Vince Dibacco, a D-Day Vet remembers June 6th as the "Day I shoulda died"


“It’s something different; something unique.”
That’s 94 year-old Boulder Park supporter Vince DiBacco from his easy chair at Cortland Acres.

What do you think it will bring to this area?

“Nothing but good. It’ll be quite an attraction. It’s out of the ordinary.” DiBacco, in his younger days, would have loved to try his hand at climbing. “Curiosity killed the cat.”

Do you mind if I record you?

“I don’t think it will be that interesting.”

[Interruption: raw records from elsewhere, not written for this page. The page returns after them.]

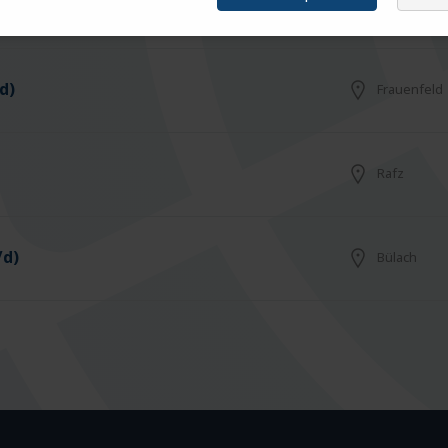
Arbon
d)
Frauenfeld
Rafz
/d)
Bülach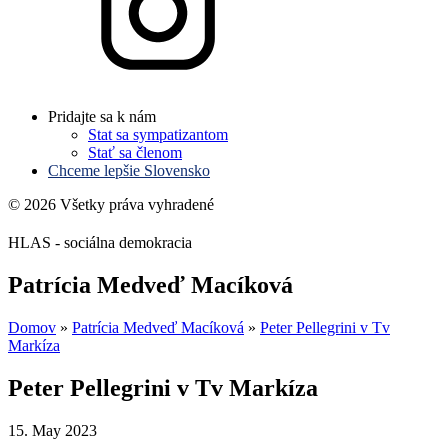
Pridajte sa k nám
Stat sa sympatizantom
Stať sa členom
Chceme lepšie Slovensko
© 2026 Všetky práva vyhradené
HLAS - sociálna demokracia
Patrícia Medveď Macíková
Domov
»
Patrícia Medveď Macíková
»
Peter Pellegrini v Tv
Markíza
Peter Pellegrini v Tv Markíza
15. May 2023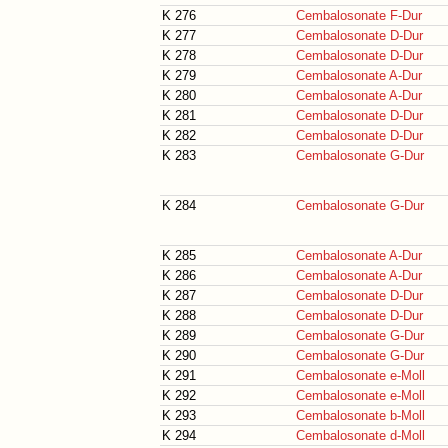
K 276
Cembalosonate F-Dur
K 277
Cembalosonate D-Dur
K 278
Cembalosonate D-Dur
K 279
Cembalosonate A-Dur
K 280
Cembalosonate A-Dur
K 281
Cembalosonate D-Dur
K 282
Cembalosonate D-Dur
K 283
Cembalosonate G-Dur
K 284
Cembalosonate G-Dur
K 285
Cembalosonate A-Dur
K 286
Cembalosonate A-Dur
K 287
Cembalosonate D-Dur
K 288
Cembalosonate D-Dur
K 289
Cembalosonate G-Dur
K 290
Cembalosonate G-Dur
K 291
Cembalosonate e-Moll
K 292
Cembalosonate e-Moll
K 293
Cembalosonate b-Moll
K 294
Cembalosonate d-Moll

To call DiBacco a Veteran is the truth but is too clean. People like to categorize each other. It makes life simpler. But the reality is much messier. For Vince, that reality was Omaha Beach, Normandy, France, June 6th, 1944. It was greasy beef for breakfast. Inedible. It was puke bags on the landing craft. Used. Jumping out into a hailstorm of bullets; buried his face in the sand because it was insane. When he looked up, his fellow West Virginian Manning had a hole in his head, got killed outright. It was a perfect red cross hair on his left arm, the scarlet target of a medic, first thing he did was take that off. Treating so many wounded that his blood-caked hands didn’t keep him and all the rest from digging into an open can of grapefruit sections. Mmmm.

“I celebrate D-Day as the day I shoulda died.”

Vince garnered a bronze star for running back through the squall of lead to retrieve his gasmask from the shore. He calls it undeserved, “They thought I was brave.”

The memories roll onward to the Paris liberation, the art of the Louvre and Folies Bergère, the Venus de Milo – “I touched her” – and Mona Lisa’s gaze following him everywhere. But that was not the only thing to follow him.

PTSD followed him home to West Virginia. For more than 50 years he could not talk about the war. Episodes plagued him, making working dificult. But he made it and we’re glad he did. And, for some reason, he’s thrilled about the opportunity that a boulder park opens for his home.